I don't expect much today, but gems are found in the these later rounds.
Sox have $8.48M to spend. If they give all of the bonus to Roman (about 400K), they have to save about 1.3M elsewhere. Each pick from 11-20 is slotted at $150k.
Romero will probably sign for slightly under slot. Maybe 2.6? 400K savings.
Brooks Brannon isn't going to sign. That's 150K savings.
Rogers/Meidroth would also be way under slot. 500K savings.
Pass on signing Caleb Bolden at 200K and you can probably sign the rest of your class. Brooks Brannon is probably not signing though.
Allegedly he's signed, so I guess that shows what we know!!!
I do want to be careful here, I saw this posted on soxprospects and have no ideal how reliable the article is.
I know players get drafted and talk like they're ready to sign all the time and then when the two sides are too far apart on bonus demands everything falls apart. A prime example of this was JUD FABIAN, however, according to this source it's a done deal.
If we sign all top 10, I'm loving this draft.
And they lose the 5% overage too, BUT if they were anticipating having to go well above slot for one of these guys anyways then hypothetically they still have a few hundred thousand to throw elsewhere.

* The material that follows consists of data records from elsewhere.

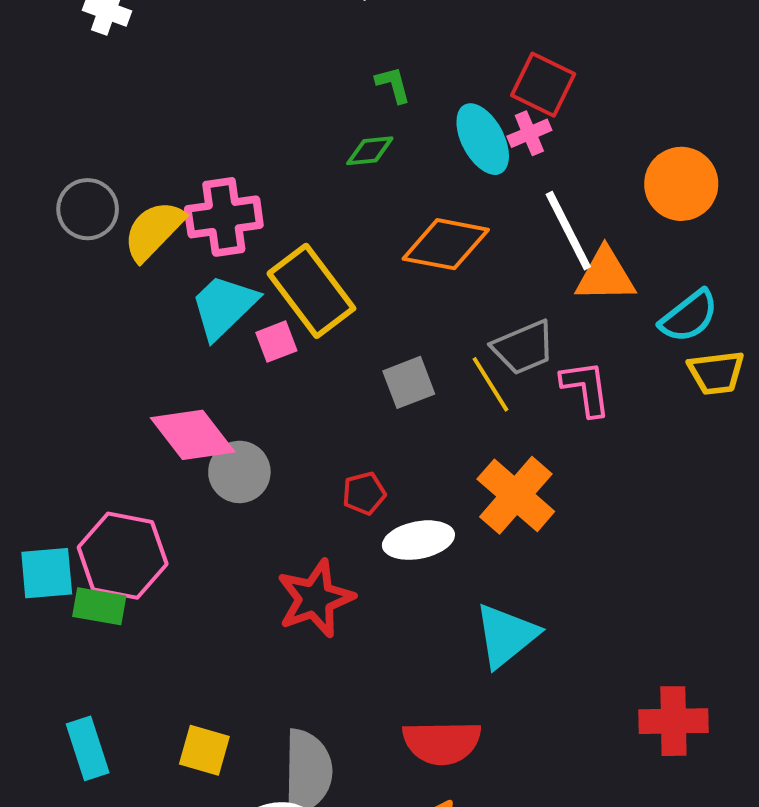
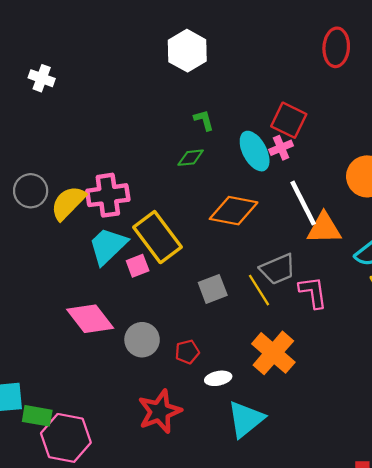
gray circle: (239, 472) -> (142, 340), moved
white ellipse: (418, 540) -> (218, 378), size x0.7
pink hexagon: (123, 556) -> (66, 438), moved
cyan triangle: (506, 635) -> (246, 419), moved

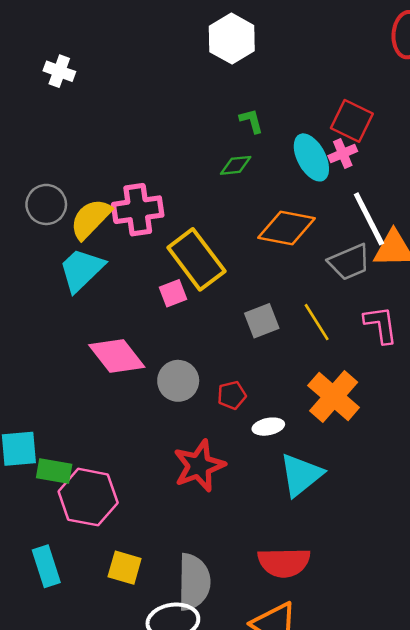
cyan trapezoid: (108, 246) -> (82, 270), moved
gray trapezoid: (278, 269) -> (349, 262), moved

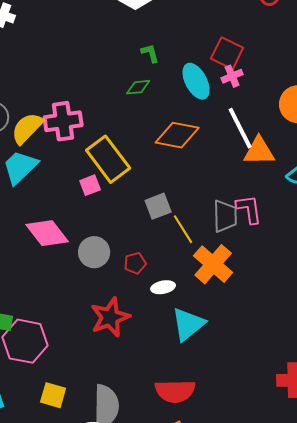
pink cross: (343, 154) -> (232, 76), moved
gray trapezoid: (349, 262) -> (225, 216), moved, turned -68
yellow line: (317, 322) -> (183, 229), moved

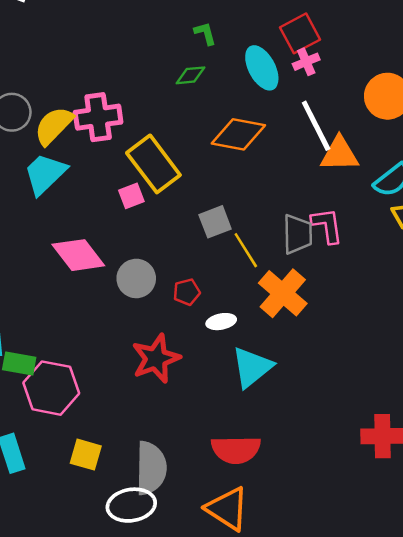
red square: (227, 53) -> (300, 33), turned 36

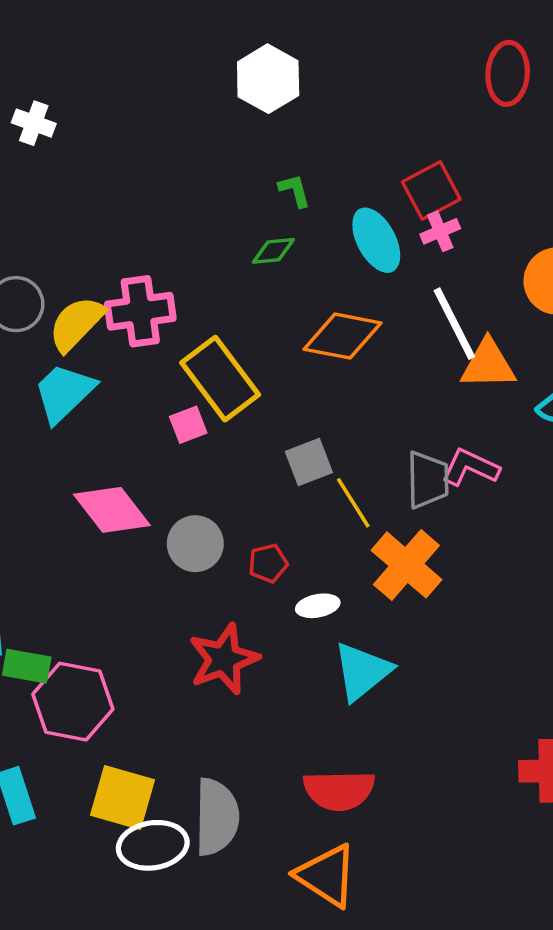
pink L-shape: (327, 226) -> (470, 467), turned -57
yellow square: (86, 455) -> (123, 797), size x1.4
white ellipse: (131, 505) -> (153, 845), moved

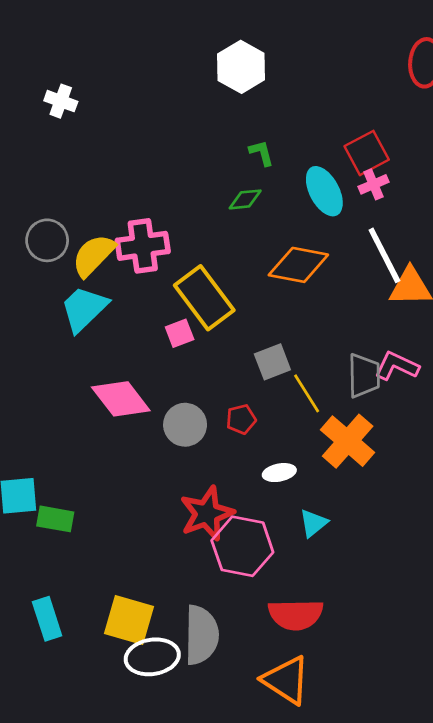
red pentagon: (268, 563) -> (241, 419), moved
cyan triangle: (362, 671) -> (313, 523), size x0.6
pink hexagon: (73, 702) -> (242, 546), moved

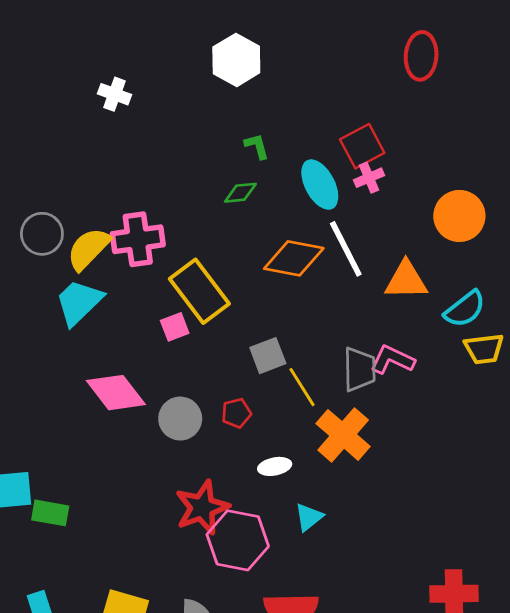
white cross: (61, 101) -> (114, 94), moved
white line: (384, 255) -> (346, 249), moved

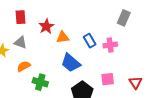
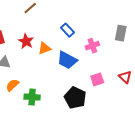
gray rectangle: (124, 18) -> (121, 33), moved
blue rectangle: (90, 41) -> (67, 30), moved
blue trapezoid: (71, 63) -> (67, 60), moved

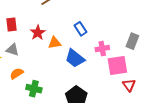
pink square: (97, 79) -> (117, 66), moved, size x1.5

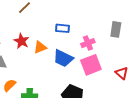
blue rectangle: (80, 29) -> (62, 28), turned -40
pink square: (117, 66) -> (91, 65), moved

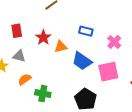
pink cross: (88, 43) -> (114, 42), moved, turned -32

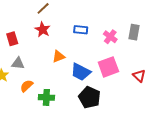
red star: (43, 37) -> (43, 30), moved
orange triangle: (61, 47) -> (59, 56), moved
blue trapezoid: (82, 61) -> (81, 72), moved

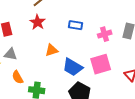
pink cross: (110, 37) -> (105, 34), turned 32
orange semicircle: (27, 86) -> (18, 77), turned -80

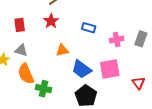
orange semicircle: (18, 77) -> (26, 74), size x1.5

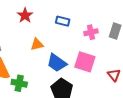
pink square: (110, 69) -> (85, 62), turned 30

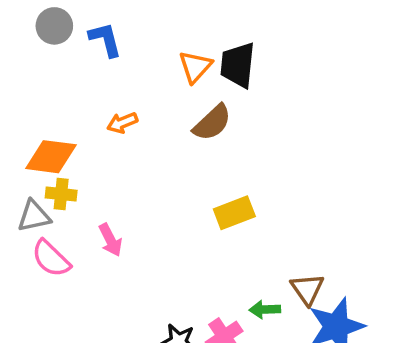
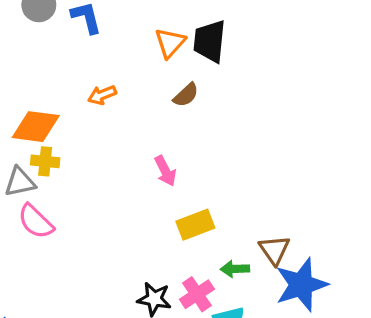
brown semicircle: (212, 123) -> (186, 95), size x0.7
yellow rectangle: (234, 213) -> (195, 225), moved
pink arrow: (110, 240) -> (165, 171), moved

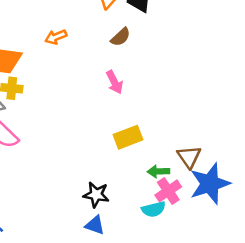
pink arrow: (165, 171) -> (114, 82), moved
pink cross: (197, 294) -> (168, 191), moved

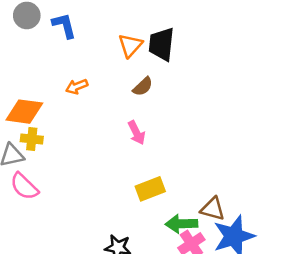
brown triangle: (189, 157) -> (213, 209), turned -40
green arrow: (158, 171) -> (181, 224), size x1.4

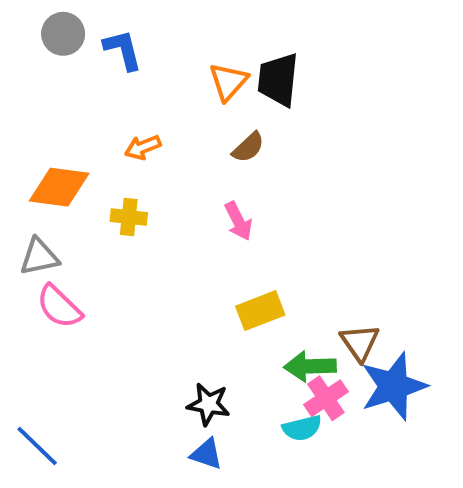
yellow cross: (32, 139) -> (129, 217), moved
brown triangle: (213, 209) -> (360, 342), turned 40

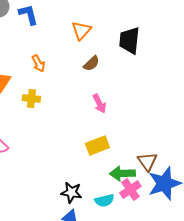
black trapezoid: (278, 80) -> (129, 40), moved
orange arrow: (143, 147) -> (38, 63), turned -96
pink arrow: (238, 221) -> (99, 103), moved
cyan semicircle: (302, 428) -> (104, 200), moved

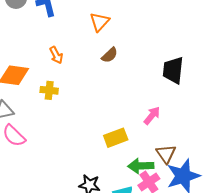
black trapezoid: (129, 40) -> (173, 70), moved
pink arrow: (99, 103) -> (152, 116), moved, turned -114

I'm intrigued by this "draft and follow" which apparently allows you to give a guy a bonus larger than 150K and not count against the pool and sign them up until a week before next years draft. I guess it was an old rule that came back under the new CBA.
What I want to know is where does the money come from? if they decide to sign him does it come out of next years pool? I'd be willing to be soxprospects addresses this, either in an article or the next podcast, but I'm too lazy to go through all the threads and see or to google it. Maybe I'll have the motivation to do so later haha.